VTS Voice Controller

A Python application that controls your VTube Studio model's expressions using real-time voice recognition. It listens to your microphone, transcribes your speech, and triggers facial expressions in VTube Studio when specific keywords are detected.

This document provides a detailed overview of the project's architecture, data flow, and technologies, intended to help developers understand the system's inner workings.

Features

Real-time Voice Recognition: Listens to your microphone and transcribes speech locally.
Keyword-Based Expression Triggering: Triggers expressions in VTube Studio when specific keywords are detected.
Automatic Expression Sync: On startup, automatically discovers expressions from your VTube Studio model and updates the configuration file.
Flexible Keyword System: Supports both custom keywords from the config file and the expression names from VTube Studio.
Spam Prevention: Prevents the same expression from being spammed by enforcing a cooldown if triggered twice consecutively.
GPU Acceleration: Can leverage a CUDA-enabled GPU for faster transcription if onnxruntime-gpu is installed.

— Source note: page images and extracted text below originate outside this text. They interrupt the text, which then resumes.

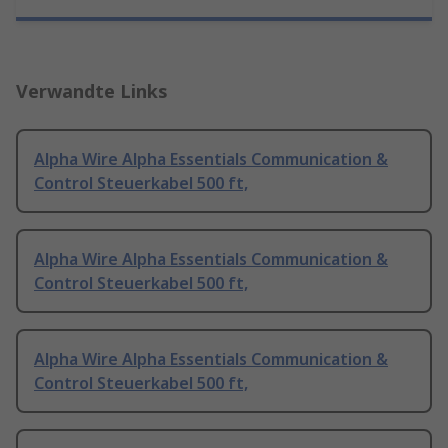
Verwandte Links
Alpha Wire Alpha Essentials Communication &
Control Steuerkabel 500 ft,
Alpha Wire Alpha Essentials Communication &
Control Steuerkabel 500 ft,
Alpha Wire Alpha Essentials Communication &
Control Steuerkabel 500 ft,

Architecture & Core Technologies

This project uses an asynchronous, event-driven architecture. The main components and the technologies they use are outlined below.

Component	Technology / Library	Key File(s)	Description
VTS Communication	`pyvts`	`vts_client.py`	Handles all communication with the VTube Studio API, including connection, authentication, and hotkey requests. Uses `asyncio.Lock` to prevent API request race conditions.
Voice Recognition (ASR)	`sherpa-onnx`	`voice_engine/recognizer.py`	A wrapper for the `sherpa-onnx` real-time speech-to-text engine. It processes audio data and returns transcribed text.
Audio Input	`sounddevice`	`vts_main.py`	Captures live audio from the default microphone into a buffer for processing.
Configuration	`pyyaml`	`vts_config.yaml`, `vts_main.py`	Manages application settings, including VTS connection details and keyword-to-expression mappings.
Asynchronous Execution	`asyncio`	`vts_main.py`, `vts_client.py`	The foundation of the application, managing concurrent operations like audio processing and API calls without blocking.
Logging	`loguru`	`vts_main.py`	Provides robust and configurable logging to a file (`vts_controller.log`).
Model Management	`requests`, `tqdm`	`voice_engine/utils.py`	Downloads and extracts the required `sherpa-onnx` ASR models on the first run.

Detailed Application Flow

The application follows a clear, sequential flow from initialization to real-time operation.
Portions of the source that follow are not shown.